Qu’est-ce qui a motivé le cabinet Temime à poser un pied au Luxembourg?
Gwennhaëlle Barral. – «Depuis mon arrivée il y a quatre ans au sein du cabinet, nous avons reçu un flux constant de dossiers soit entièrement luxembourgeois, soit qui comprennent un volet luxembourgeois. Comme ces dossiers couvrent le droit pénal des affaires, une matière dans laquelle je suis spécialisée, ils m’ont été attribués par opportunité, mais avec la réelle satisfaction de découvrir ce marché en toute humilité et avec créativité. J’y suis présente en alternance avec l’activité à Paris. Notre volonté est de nous implanter durablement, en grandissant, comme nous l’avons fait à Marseille où nous avons ouvert un bureau en 2016.
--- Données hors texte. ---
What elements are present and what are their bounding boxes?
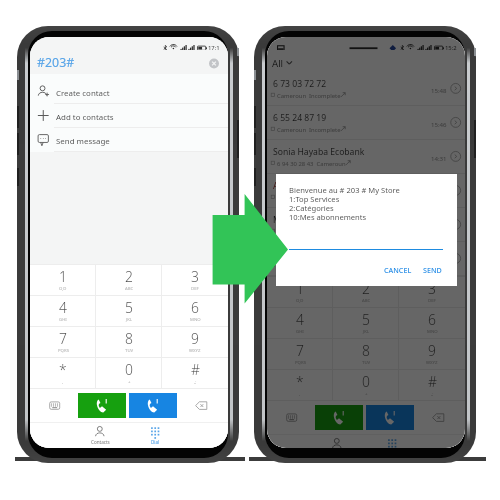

Il y a donc une stratégie d’expansion du cabinet…
«La conviction de notre fondateur, Hervé Temime, est de considérer que le droit pénal des affaires a vocation à s’exporter. Cette matière représente une activité sur le long terme pour les avocats en raison de la tendance au durcissement des sanctions, en droite ligne du renforcement du cadre réglementaire. Or, tant au Luxembourg qu’en France, nous sommes en décalage sur les montants des sanctions pratiquées à l’international, par exemple aux États-Unis. Nous pensons que l’Europe va opérer un rattrapage.
Votre cabinet défend notamment le multientrepreneur Flavio Becca. Que viennent chercher de tels noms lorsqu’ils frappent à votre porte?
«Pour ceux qui nous connaissent, ils viennent chercher une étiquette de spécialiste du droit pénal des affaires qui peut les rassurer. Au Luxembourg, des équipes spécialisées se développent, mais il y a peu d’équipes qui sont entièrement dédiées aux cols blancs.
Comment percevez-vous le paysage des avocats au Luxembourg?
«Il est dominé par des cabinets importants actifs dans le droit des affaires, par les cabinets du Magic Circle, ce qui est logique compte tenu de l’activité de la place financière.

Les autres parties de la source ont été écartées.